I laughed, kissed him quickly, took his hand, and went in search of our bride-to-be, my erection pointing the way.
Jennifer was in bed, leaning back against a couple of pillows, centered on the big bed. I reluctantly released Mark's hand and moved to the right side of the bed while he moved to the left. She looked about 12, laying there like that, her hair a mess, with no makeup. Her thin arms and small breasts added to the image.
In one of those movements that seemed choreographed but was just natural, Mark and I kissed her cheeks, blew into her ears, and then found her lips in one of those odd, awkward, but oddly satisfying three-way kisses. As we kissed, Jennifer's hands caressed my back and, I assume, Mark's, while his hand and mine found a breast each and pressed.
There was no hurry and we held the kiss while she caressed and we played with her breasts.
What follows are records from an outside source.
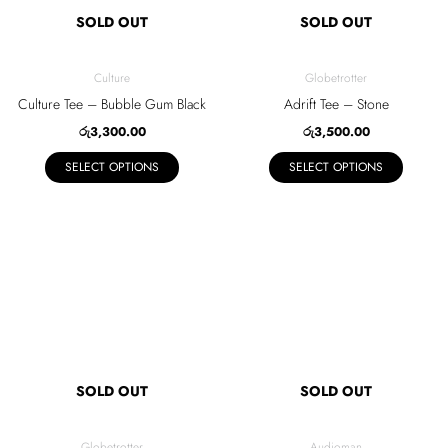
SOLD OUT
SOLD OUT
options
options
may
may
be
be
Culture
Globetrotter
chosen
chosen
Culture Tee – Bubble Gum Black
Adrift Tee – Stone
on
on
රු
3,300.00
රු
3,500.00
the
the
SELECT OPTIONS
SELECT OPTIONS
product
product
page
page
This
This
product
product
has
has
multiple
multiple
variants.
variants.
The
The
SOLD OUT
SOLD OUT
options
options
may
may
be
be
Globetrotter
Audioman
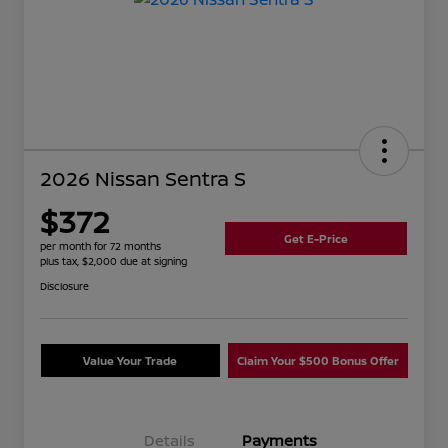
2026 Nissan Sentra S
$372
Get E-Price
per month for 72 months
plus tax, $2,000 due at signing
Disclosure
Value Your Trade
Claim Your $500 Bonus Offer
Details
Payments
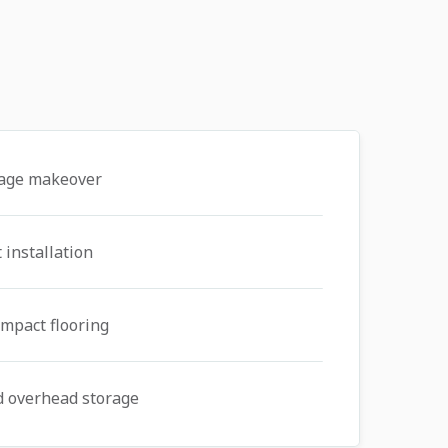
rage makeover
 installation
mpact flooring
d overhead storage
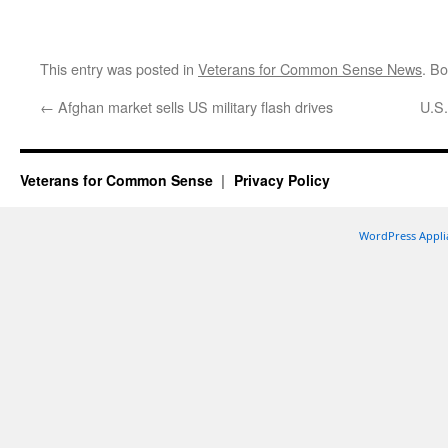
This entry was posted in
Veterans for Common Sense News
. B
←
Afghan market sells US military flash drives
U.S.
Veterans for Common Sense
Privacy Policy
WordPress Appli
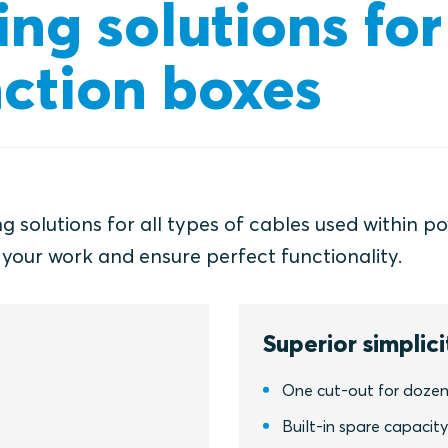
ing solutions for
nction boxes
 solutions for all types of cables used within p
 your work and ensure perfect functionality.
Superior simplici
One cut-out for dozen
Built-in spare capacit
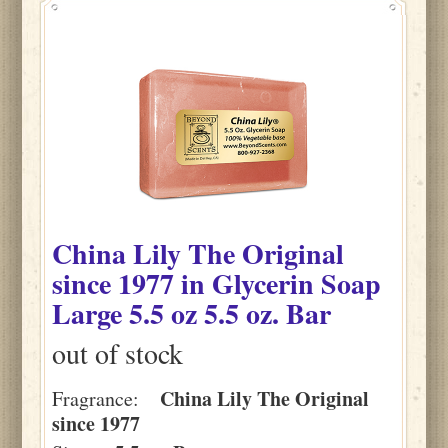
China Lily The Original
since 1977
in
Glycerin Soap
Large 5.5 oz
5.5 oz. Bar
out of stock
China Lily The Original
Fragrance:
since 1977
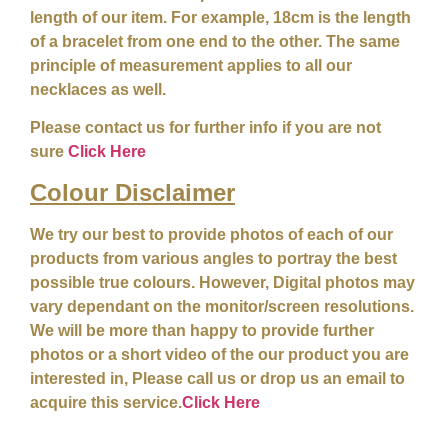
length of our item. For example, 18cm is the length
of a bracelet from one end to the other. The same
principle of measurement applies to all our
necklaces as well.
Please contact us for further info if you are not
sure
Click Here
Colour
Disclaimer
We try our best to provide photos of each of our
products from various angles to portray the best
possible true colours. However, Digital photos may
vary dependant on the monitor/screen resolutions.
We will be more than happy to provide further
photos or a short video of the our product you are
interested in, Please call us or drop us an email to
acquire this service.
Click Here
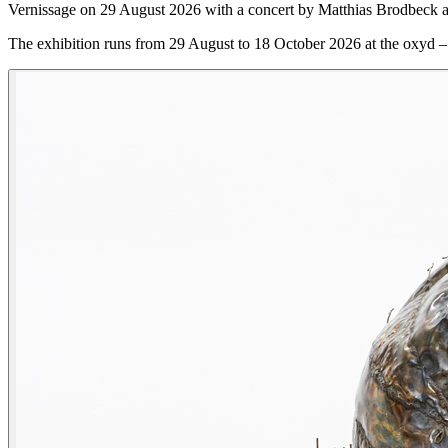
Vernissage on 29 August 2026 with a concert by Matthias Brodbeck a
The exhibition runs from 29 August to 18 October 2026 at the oxyd –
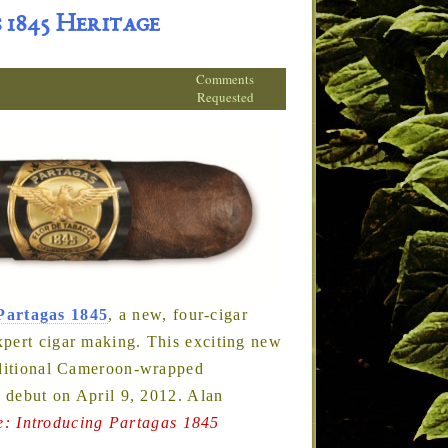
 1845 Heritage
Comments
Requested
Partagas 1845
, a new, four-cigar
xpert cigar making. This exciting new
raditional Cameroon-wrapped
l debut on April 9, 2012. Alan
e: Introducing Partagas 1845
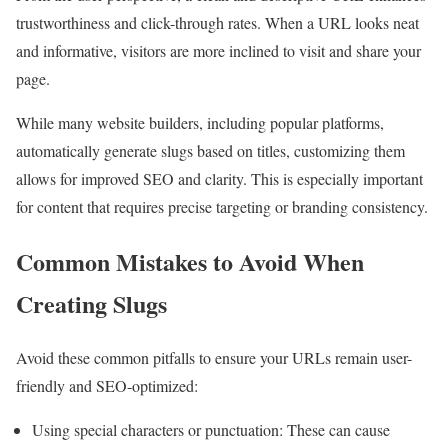
trustworthiness and click-through rates. When a URL looks neat
and informative, visitors are more inclined to visit and share your
page.
While many website builders, including popular platforms,
automatically generate slugs based on titles, customizing them
allows for improved SEO and clarity. This is especially important
for content that requires precise targeting or branding consistency.
Common Mistakes to Avoid When
Creating Slugs
Avoid these common pitfalls to ensure your URLs remain user-
friendly and SEO-optimized:
Using special characters or punctuation: These can cause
I broke my part of the kiss and moved down to kiss her breasts, her belly button, the curly hair of her mons, and then scooted all the way around to go down on her properly.
Her nectar was salty, leavened with our semen that still leaked after last night. Her womanscent was strong and I inhaled that pheromone-laden perfume deeply, sucking it in like it was a hit on a marijuana joint.
I used my fingertips to gently part her labia, those thick, protective outer lips, and my thumbs to lift her clitoral hood, exposing that little pink button at the center of her pleasure. I blew on it gently, making her squirm a little, and began touching it with the tip of my tongue. When I moved forward to give her more pressure, to lick and suck gently, I could see, across the rise of her mons and her belly, as they kissed, his hands tormenting her nipple, and then, as her legs closed, covering my ears, I watched them share a conversation.
Not that I cared what they might be talking about. I could feel that I was getting to her as the big muscles of her ass and her hips tensed and relaxed with her building excitement. I could taste her excitement building in the changes in her nectar.
I closed my eyes, finding my vision to be a little distracting from what I was doing.